> _WHAT IS BEING ASKED_
In your copy, each record should read exactly as it does below, and no pictures should be present.

> _EXTRACTED ENTRIES_
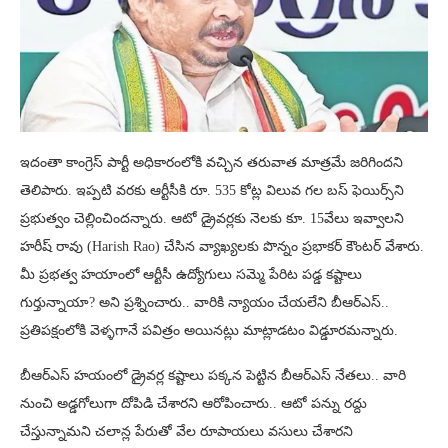
ఇదంతా కాంగ్రెస్ పార్టీ అధికారంలోకి వచ్చిన తరువాత మాత్రమే జరిగిందని
తెలిపారు. ఇప్పటి వరకు ఆర్టీసీకి రూ. 535 కోట్ల విలువ గల బస్ ఫెయిర్స్‌ని
ప్రభుత్వం చెల్లించిందన్నారు. ఆటో డ్రైవర్లకు నెలకు కూ. 15వేలు ఇవ్వాలని
హరీష్ రావు (Harish Rao) చేసిన వ్యాఖ్యలకు పొన్నం ప్రభాకర్ కౌంటర్ వేశారు.
మీ ప్రభత్వ హయాంలో ఆర్టీసీ ఉద్యోగులు సమ్మె పేరిట పడ్డ కష్టాలు
గుర్తున్నాయా? అని ప్రశ్నించారు.. వారికి న్యాయం చేయలేని బీఆర్ఎస్..
ప్రతిపక్షంలోకి వెళ్ళగానే పవిత్రం అయినట్లు మాట్లాడటం విడ్డూరమన్నారు.
బీఆర్ఎస్ హయంలో డ్రైవర్ల కష్టాలు పక్కన పెట్టిన బీఆర్ఎస్ నేతలు.. వారి
నుంచి అడ్డగోలుగా దోపిడి చేశారని ఆరోపించారు.. ఆటో పన్ను రద్దు
చేస్తున్నామని చలాన్ల పేరుతో వేల రూపాయలు వసులు చేశారని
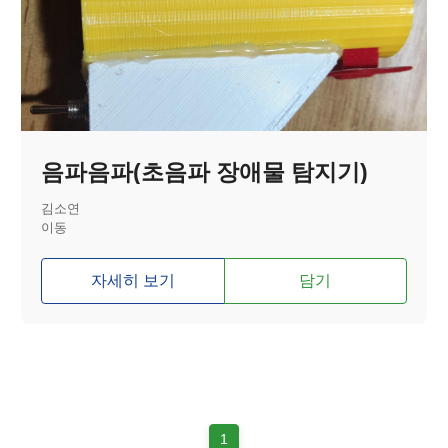
음파음파(초음파 장애물 탐지기)
김소연
이동
자세히 보기
담기
1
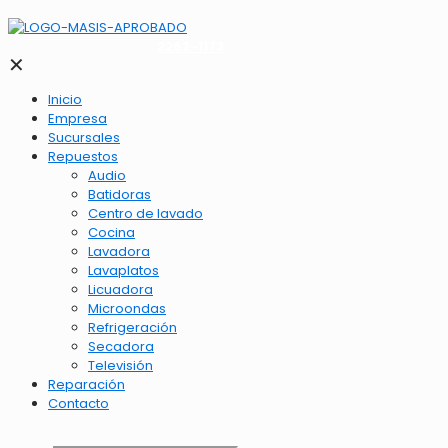
2262-1173
✕
Inicio
Empresa
Sucursales
Repuestos
Audio
Batidoras
Centro de lavado
Cocina
Lavadora
Lavaplatos
Licuadora
Microondas
Refrigeración
Secadora
Televisión
Reparación
Contacto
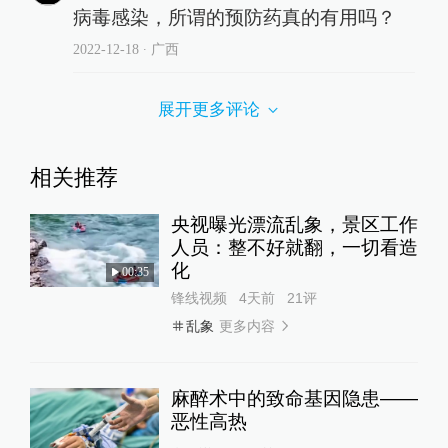
病毒感染，所谓的预防药真的有用吗？
2022-12-18
∙ 广西
展开更多评论
相关推荐
央视曝光漂流乱象，景区工作
人员：整不好就翻，一切看造
化
00:35
锋线视频
4天前
21
评
更多内容
乱象
麻醉术中的致命基因隐患——
恶性高热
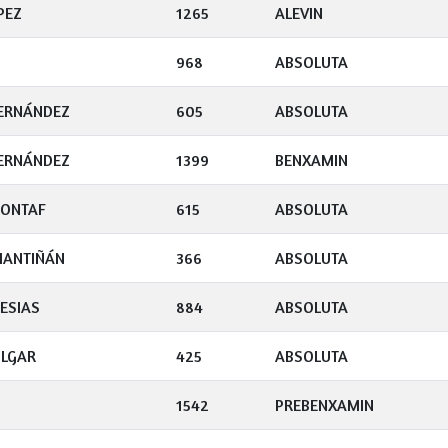
PEZ
1265
ALEVIN
968
ABSOLUTA
FERNÁNDEZ
605
ABSOLUTA
FERNÁNDEZ
1399
BENXAMIN
GONTAF
615
ABSOLUTA
MANTIÑÁN
366
ABSOLUTA
LESIAS
884
ABSOLUTA
OLGAR
425
ABSOLUTA
1542
PREBENXAMIN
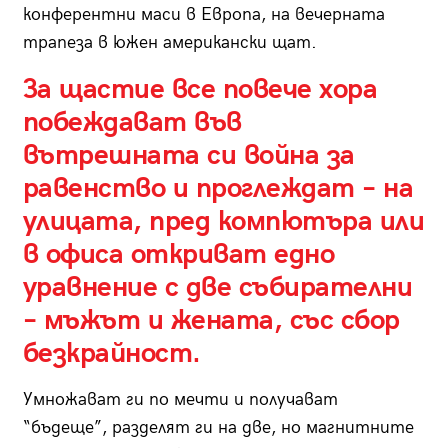
конферентни маси в Европа, на вечерната
трапеза в южен американски щат.
За щастие все повече хора
побеждават във
вътрешната си война за
равенство и проглеждат – на
улицата, пред компютъра или
в офиса откриват едно
уравнение с две събирателни
– мъжът и жената, със сбор
безкрайност.
Умножават ги по мечти и получават
“бъдеще”, разделят ги на две, но магнитните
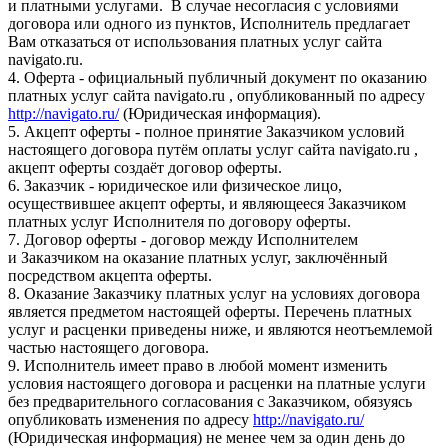
и платными услугами. В случае несогласия с условиями
договора или одного из пунктов, Исполнитель предлагает
Вам отказаться от использования платных услуг сайта
navigato.ru.
4. Оферта - официальный публичный документ по оказанию
платных услуг сайта navigato.ru , опубликованный по адресу
http://navigato.ru/
(Юридическая информация).
5. Акцепт оферты - полное принятие Заказчиком условий
настоящего договора путём оплаты услуг сайта navigato.ru ,
акцепт оферты создаёт договор оферты.
6. Заказчик - юридическое или физическое лицо,
осуществившее акцепт оферты, и являющееся Заказчиком
платных услуг Исполнителя по договору оферты.
7. Договор оферты - договор между Исполнителем
и Заказчиком на оказание платных услуг, заключённый
посредством акцепта оферты.
8. Оказание Заказчику платных услуг на условиях договора
является предметом настоящей оферты. Перечень платных
услуг и расценки приведены ниже, и являются неотъемлемой
частью настоящего договора.
9. Исполнитель имеет право в любой момент изменить
условия настоящего договора и расценки на платные услуги
без предварительного согласования с Заказчиком, обязуясь
опубликовать изменения по адресу
http://navigato.ru/
(Юридическая информация) не менее чем за один день до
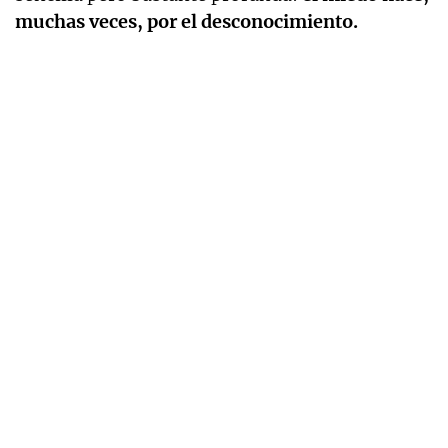
muchas veces, por el desconocimiento.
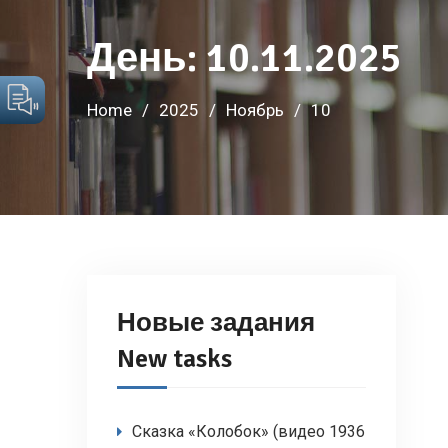
День:
10.11.2025
Home
2025
Ноябрь
10
Новые задания
New tasks
Сказка «Колобок» (видео 1936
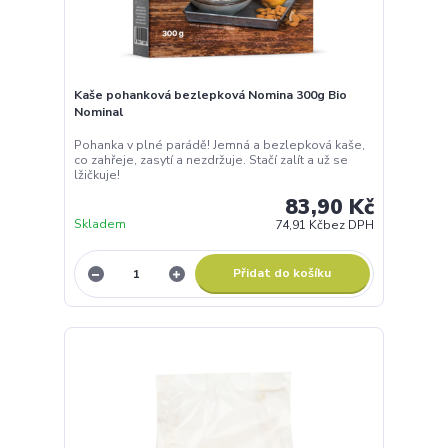
Kaše pohanková bezlepková Nomina 300g Bio
Nominal
Pohanka v plné parádě! Jemná a bezlepková kaše,
co zahřeje, zasytí a nezdržuje. Stačí zalít a už se
lžičkuje!
83,90 Kč
Skladem
74,91 Kč
bez DPH
Přidat do košíku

> _REPLY_
ఇదంతా కాంగ్రెస్ పార్టీ అధికారంలోకి వచ్చిన తరువాత మాత్రమే జరిగిందని
తెలిపారు. ఇప్పటి వరకు ఆర్టీసీకి రూ. 535 కోట్ల విలువ గల బస్ ఫెయిర్స్‌ని
ప్రభుత్వం చెల్లించిందన్నారు. ఆటో డ్రైవర్లకు నెలకు కూ. 15వేలు ఇవ్వాలని
హరీష్ రావు (Harish Rao) చేసిన వ్యాఖ్యలకు పొన్నం ప్రభాకర్ కౌంటర్ వేశారు.
మీ ప్రభత్వ హయాంలో ఆర్టీసీ ఉద్యోగులు సమ్మె పేరిట పడ్డ కష్టాలు
గుర్తున్నాయా? అని ప్రశ్నించారు.. వారికి న్యాయం చేయలేని బీఆర్ఎస్..
ప్రతిపక్షంలోకి వెళ్ళగానే పవిత్రం అయినట్లు మాట్లాడటం విడ్డూరమన్నారు.
బీఆర్ఎస్ హయంలో డ్రైవర్ల కష్టాలు పక్కన పెట్టిన బీఆర్ఎస్ నేతలు.. వారి
నుంచి అడ్డగోలుగా దోపిడి చేశారని ఆరోపించారు.. ఆటో పన్ను రద్దు
చేస్తున్నామని చలాన్ల పేరుతో వేల రూపాయలు వసులు చేశారని
음파음파(초음파 장애물 탐지기)
김소연
이동
자세히 보기
담기
1
2262-1173
✕
Inicio
Empresa
Sucursales
Repuestos
Audio
Batidoras
Centro de lavado
Cocina
Lavadora
Lavaplatos
Licuadora
Microondas
Refrigeración
Secadora
Televisión
Reparación
Contacto
病毒感染，所谓的预防药真的有用吗？
2022-12-18
∙ 广西
展开更多评论
相关推荐
央视曝光漂流乱象，景区工作
人员：整不好就翻，一切看造
化
00:35
锋线视频
4天前
21
评
更多内容
乱象
麻醉术中的致命基因隐患——
恶性高热
PEZ
1265
ALEVIN
968
ABSOLUTA
FERNÁNDEZ
605
ABSOLUTA
FERNÁNDEZ
1399
BENXAMIN
GONTAF
615
ABSOLUTA
MANTIÑÁN
366
ABSOLUTA
LESIAS
884
ABSOLUTA
OLGAR
425
ABSOLUTA
1542
PREBENXAMIN
конферентни маси в Европа, на вечерната
трапеза в южен американски щат.
За щастие все повече хора
побеждават във
вътрешната си война за
равенство и проглеждат – на
улицата, пред компютъра или
в офиса откриват едно
уравнение с две събирателни
– мъжът и жената, със сбор
безкрайност.
Умножават ги по мечти и получават
“бъдеще”, разделят ги на две, но магнитните
и платными услугами. В случае несогласия с условиями
договора или одного из пунктов, Исполнитель предлагает
Вам отказаться от использования платных услуг сайта
navigato.ru.
4. Оферта - официальный публичный документ по оказанию
платных услуг сайта navigato.ru , опубликованный по адресу
http://navigato.ru/
(Юридическая информация).
5. Акцепт оферты - полное принятие Заказчиком условий
настоящего договора путём оплаты услуг сайта navigato.ru ,
акцепт оферты создаёт договор оферты.
6. Заказчик - юридическое или физическое лицо,
осуществившее акцепт оферты, и являющееся Заказчиком
платных услуг Исполнителя по договору оферты.
7. Договор оферты - договор между Исполнителем
и Заказчиком на оказание платных услуг, заключённый
посредством акцепта оферты.
8. Оказание Заказчику платных услуг на условиях договора
является предметом настоящей оферты. Перечень платных
услуг и расценки приведены ниже, и являются неотъемлемой
частью настоящего договора.
9. Исполнитель имеет право в любой момент изменить
условия настоящего договора и расценки на платные услуги
без предварительного согласования с Заказчиком, обязуясь
опубликовать изменения по адресу
http://navigato.ru/
(Юридическая информация) не менее чем за один день до
muchas veces, por el desconocimiento.
День:
10.11.2025
Home
2025
Ноябрь
10
Новые задания
New tasks
Сказка «Колобок» (видео 1936
Kaše pohanková bezlepková Nomina 300g Bio
Nominal
Pohanka v plné parádě! Jemná a bezlepková kaše,
co zahřeje, zasytí a nezdržuje. Stačí zalít a už se
lžičkuje!
83,90 Kč
Skladem
74,91 Kč
bez DPH
Přidat do košíku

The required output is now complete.